Since the indictment was announced, several other jurisdictions including Singapore, Thailand, Hong Kong and Taiwan announced seizures or freezes of hundreds of millions of dollars in assets linked to Chen.
CNN has reached out to lawyers representing Prince Group for comment on Chen’s arrest. Prince Group has previously denied engaging in unlawful activity, calling the allegations “baseless” and “aimed at justifying the unlawful seizure of assets,” according to a statement published on its website.
Chinese state media CCTV released footage Thursday of a handcuffed and hooded Chen being escorted from an airplane by Chinese security forces following his extradition.
“At present, Chen Zhi has been placed under compulsory criminal measures in accordance with the law, and the related cases are under further investigation,” the Ministry of Public Security said in a statement. It described Chen as “the ringleader of a major cross-border online gambling and fraud criminal syndicate.”
Chinese authorities will also issue wanted notices “for the first group of key members of the Chen Zhi criminal syndicate and will resolutely apprehend all fugitives and bring them to justice,” a ministry official said.

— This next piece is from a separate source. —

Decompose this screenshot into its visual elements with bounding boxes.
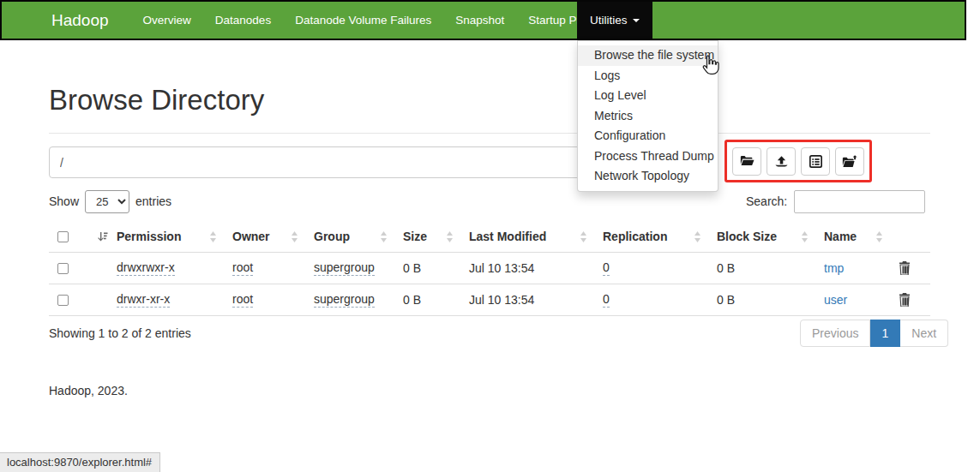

Cambodia has recently come under more pressure to act against the scam networks operating within its borders. In its statement, the interior ministry said Chen’s arrest was “within the scope of cooperation in combating transnational crime.”
The United Nations Office of Drugs and Crime has said the criminal networks that run the scam hubs are evolving at an unprecedented scale, despite highly publicized crackdowns last year.

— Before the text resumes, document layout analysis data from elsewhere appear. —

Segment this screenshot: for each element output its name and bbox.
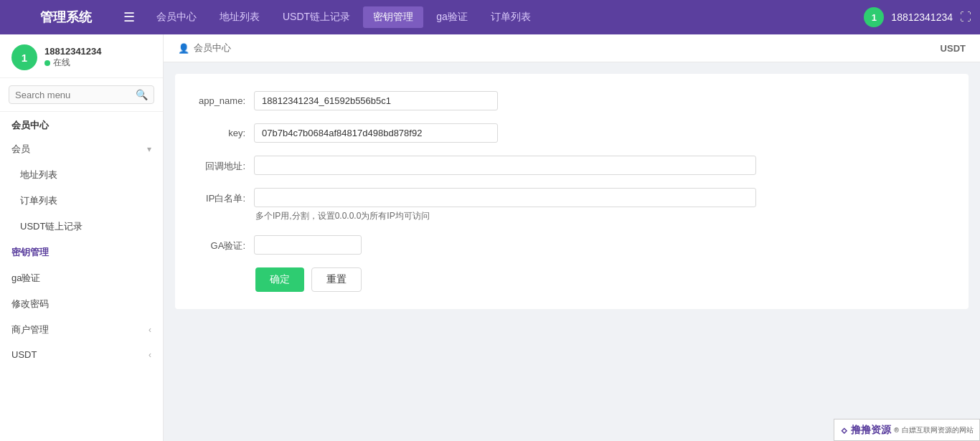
sidebar-item-usdt-records[interactable]: USDT链上记录 xyxy=(0,214,163,240)
breadcrumb-label: 会员中心 xyxy=(194,42,231,54)
topnav-username: 18812341234 xyxy=(891,11,953,23)
sidebar-search-inner: 🔍 xyxy=(9,85,154,104)
nav-link-address[interactable]: 地址列表 xyxy=(209,6,270,28)
form-actions: 确定 重置 xyxy=(189,267,954,292)
nav-link-keys[interactable]: 密钥管理 xyxy=(363,6,423,28)
form-row-appname: app_name: xyxy=(189,91,954,110)
sidebar-user-panel: 1 18812341234 在线 xyxy=(0,34,163,78)
nav-link-usdt[interactable]: USDT链上记录 xyxy=(273,6,360,28)
ip-field-group: 多个IP用,分割，设置0.0.0.0为所有IP均可访问 xyxy=(254,188,756,222)
sidebar-item-member-group[interactable]: 会员 ▾ xyxy=(0,136,163,162)
sidebar-item-orders[interactable]: 订单列表 xyxy=(0,188,163,214)
sidebar-ga-label: ga验证 xyxy=(11,272,40,285)
sidebar-item-key-management[interactable]: 密钥管理 xyxy=(0,240,163,265)
ga-label: GA验证: xyxy=(189,235,254,252)
watermark: ⬦ 撸撸资源 ® 白嫖互联网资源的网站 xyxy=(834,419,980,441)
key-input[interactable] xyxy=(254,123,498,143)
sidebar-merchant-label: 商户管理 xyxy=(11,323,49,336)
app-logo: 管理系统 xyxy=(9,9,123,26)
sidebar-item-usdt-group[interactable]: USDT ‹ xyxy=(0,343,163,366)
ip-whitelist-label: IP白名单: xyxy=(189,188,254,205)
form-row-ip: IP白名单: 多个IP用,分割，设置0.0.0.0为所有IP均可访问 xyxy=(189,188,954,222)
sidebar-status: 在线 xyxy=(44,57,102,69)
nav-links: 会员中心 地址列表 USDT链上记录 密钥管理 ga验证 订单列表 xyxy=(146,6,864,28)
appname-input[interactable] xyxy=(254,91,498,110)
main-content: 👤 会员中心 USDT app_name: key: 回调地址: IP白名单: xyxy=(164,34,980,441)
ip-whitelist-input[interactable] xyxy=(254,188,756,207)
form-card: app_name: key: 回调地址: IP白名单: 多个IP用,分割，设置0… xyxy=(175,74,969,309)
sidebar-change-pwd-label: 修改密码 xyxy=(11,298,49,310)
sidebar-search-container: 🔍 xyxy=(0,78,163,112)
sidebar-address-label: 地址列表 xyxy=(20,169,57,181)
sidebar-orders-label: 订单列表 xyxy=(20,194,57,207)
ip-hint: 多个IP用,分割，设置0.0.0.0为所有IP均可访问 xyxy=(254,207,756,222)
expand-icon[interactable]: ⛶ xyxy=(960,11,971,24)
sidebar-item-change-password[interactable]: 修改密码 xyxy=(0,291,163,317)
watermark-icon: ⬦ xyxy=(840,422,848,437)
callback-input[interactable] xyxy=(254,156,756,175)
sidebar-username: 18812341234 xyxy=(44,46,102,57)
sidebar-item-address[interactable]: 地址列表 xyxy=(0,162,163,188)
sidebar-item-member-label: 会员 xyxy=(11,143,30,156)
top-navigation: 管理系统 ☰ 会员中心 地址列表 USDT链上记录 密钥管理 ga验证 订单列表… xyxy=(0,0,980,34)
breadcrumb-usdt: USDT xyxy=(941,43,966,54)
search-input[interactable] xyxy=(15,90,136,100)
key-label: key: xyxy=(189,123,254,138)
sidebar-user-info: 18812341234 在线 xyxy=(44,46,102,69)
callback-label: 回调地址: xyxy=(189,156,254,173)
sidebar-usdt-label: USDT链上记录 xyxy=(20,220,83,233)
confirm-button[interactable]: 确定 xyxy=(255,267,304,292)
chevron-left-icon-2: ‹ xyxy=(149,350,151,360)
nav-link-ga[interactable]: ga验证 xyxy=(426,6,478,28)
watermark-logo: 撸撸资源 xyxy=(851,424,891,437)
search-icon[interactable]: 🔍 xyxy=(136,89,148,100)
reset-button[interactable]: 重置 xyxy=(311,267,362,292)
sidebar-key-label: 密钥管理 xyxy=(11,246,49,259)
nav-link-members[interactable]: 会员中心 xyxy=(146,6,207,28)
form-row-key: key: xyxy=(189,123,954,143)
topnav-avatar: 1 xyxy=(864,7,884,27)
status-dot-icon xyxy=(44,60,50,66)
topnav-right: 1 18812341234 ⛶ xyxy=(864,7,971,27)
breadcrumb: 👤 会员中心 USDT xyxy=(164,34,980,62)
chevron-down-icon: ▾ xyxy=(147,144,151,154)
sidebar-status-label: 在线 xyxy=(53,57,70,69)
sidebar-section-members: 会员中心 xyxy=(0,112,163,136)
menu-toggle-icon[interactable]: ☰ xyxy=(123,9,135,25)
form-row-ga: GA验证: xyxy=(189,235,954,255)
form-row-callback: 回调地址: xyxy=(189,156,954,175)
chevron-left-icon: ‹ xyxy=(149,325,151,335)
sidebar-usdt-group-label: USDT xyxy=(11,349,37,360)
sidebar-avatar: 1 xyxy=(11,44,37,70)
nav-link-orders[interactable]: 订单列表 xyxy=(481,6,541,28)
breadcrumb-left: 👤 会员中心 xyxy=(178,42,231,54)
watermark-registered: ® xyxy=(894,427,899,434)
watermark-tagline: 白嫖互联网资源的网站 xyxy=(902,425,974,435)
person-icon: 👤 xyxy=(178,43,189,54)
sidebar-item-ga[interactable]: ga验证 xyxy=(0,265,163,291)
layout: 1 18812341234 在线 🔍 会员中心 会员 ▾ 地址列表 xyxy=(0,34,980,441)
sidebar-item-merchant-management[interactable]: 商户管理 ‹ xyxy=(0,317,163,343)
sidebar: 1 18812341234 在线 🔍 会员中心 会员 ▾ 地址列表 xyxy=(0,34,164,441)
appname-label: app_name: xyxy=(189,91,254,106)
ga-input[interactable] xyxy=(254,235,362,255)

“This arrest reflects sustained international pressure finally reaching a point where continued inaction became untenable for Phnom Penh,” said Jacob Sims, visiting fellow at Harvard University’s Asia Center and a transnational crime expert.
“It defused escalating Western scrutiny while aligning with Beijing’s likely preference to keep a politically sensitive case out of US and UK courts.”
What does arrest mean for US charges?
Analysts say Chen’s extradition to China will mean it is “highly unlikely” he will face justice in the US, at least in the short term. China does not have an extradition treaty with the US and the two countries are embroiled in a deepening geopolitical and economic rivalry.
“This outcome effectively shields Chen from US jurisdiction,” said Sims.
The global scam industry, much of it centered in Southeast Asia, is estimated to be worth between $50 billion and $70 billion. In 2023 it conned victims in the United States alone out of at least $10 billion dollars.
The massive industry relies on hundreds of thousands of people who have been trafficked or lured to work in heavily guarded scam compounds, where they are forced to carry out investment or romance scams known as “pig butchering,” to con ordinary people out of their life savings.
US prosecutors allege Chen and others operated at least 10 forced labor camps across Cambodia since 2015 to engage in cryptocurrency investment schemes under the threat of violence.
Authorities allege they laundered criminal proceeds through the business and bribed government officials to stay ahead of criminal investigations and raids on the compounds.
Prince Group, American and British authorities allege, was the umbrella for more than 100 shell companies and entities allegedly used to funnel laundered cash across 12 countries and territories from Singapore to St Kitts and Nevis.
Chen and others used the stolen money to buy Picasso artwork, private jets and properties in upscale neighborhoods of London, as well as supplying bribes to public officials, according to prosecutors in New York.
Analysts say Chen faces a number of outstanding legal issues in China, though the charges remain opaque and have not compelled his extradition until now.
“What is clear, however, is that Beijing has strong incentives to handle this quietly and internally, given the political sensitivities surrounding his business empire, its regional ties, and in particular, a number of reported ties to various Chinese government officials,” Sims said.